Now lets look at some of the data collected during this survey. Buttons below open images of the shot records associated with the Field Files with ID numbers 1, 6, 13 and 14. Two of these records are reverse shots, one is a forward shot, and one is just noise.

Before identifying times of first arrivals at each geophone, answer a few questions about the raw data as it is displayed. These are typical issues to consider when carrying out quality assessment, prior to actually interpreting the data.

Q2. Answer the following questions about the shot records

a) Which records are "reverse shots" (with source off the right hand end of the geophone line) and which is the "forward shot"?

b) How much total time in milliseconds was recorded by each of the four shots?

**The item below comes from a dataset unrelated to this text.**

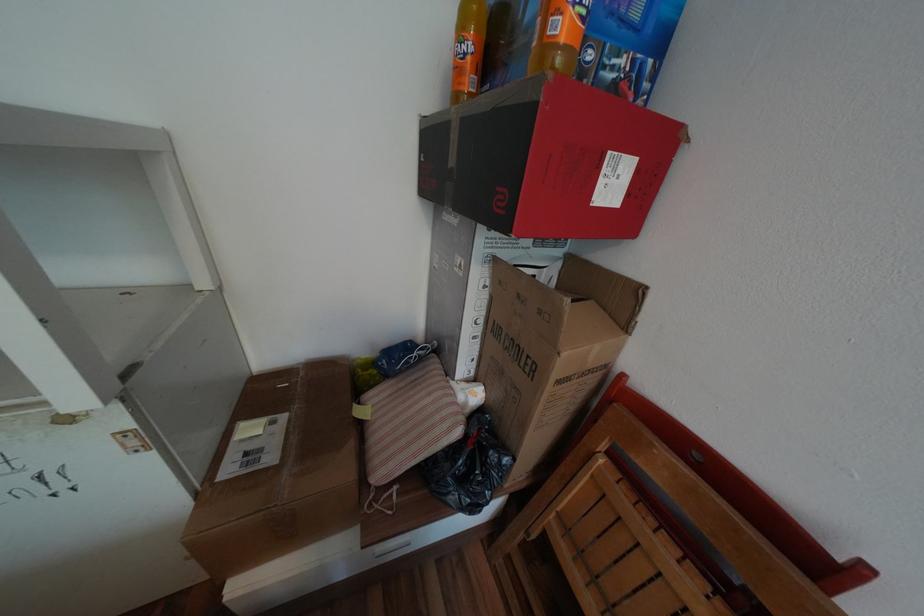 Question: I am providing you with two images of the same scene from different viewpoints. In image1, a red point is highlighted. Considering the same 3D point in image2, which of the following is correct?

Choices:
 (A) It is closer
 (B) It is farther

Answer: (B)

c) Which appears to be a record of ground motion with no shot energy (ie a "noise test")?

d) Which useful record has the most "noisy" traces, and which geophones are noisy in that record?

e) Which of the reverse shots will you use to pick first arrivals?

Now we will determine first break times for all geophones, for both the forward shot and one of the reverse shots. Plot the results as a T-X plot.

1. First open a new blank spreadsheet.
2. Then follow instructions in the picking window, and mark all 24 first breaks for the forward shot (FFID 13). Once all traces have a first break pick, click the Display Picked Times. An example of picking first breaks is given in GPG section 3.e.4.
3. From the little window with the list of picks you made for each channel, highlight all the channels and picks, copy, and past into the spreadsheet.
4. Sort these so channel numbers are in order. Also, add a column next to the channel numbers and enter geophone location.
5. Make a graph T-X graph of your data using the geophone position for the X-axis
6. Proceed to pick first breaks on your chosen reverse shot, and add them to your spreadsheet. It is wise to do the copy / paste and sort for the new data separately from the first (forward) data, then to simply copy the first break times from your reverse shot into a column next to the forward shot times, ensuring the numbers are correct for all geophones.
7. Include the new data on your T-X graph. Note your T-X plot should have symbols for data points but no lines joining them.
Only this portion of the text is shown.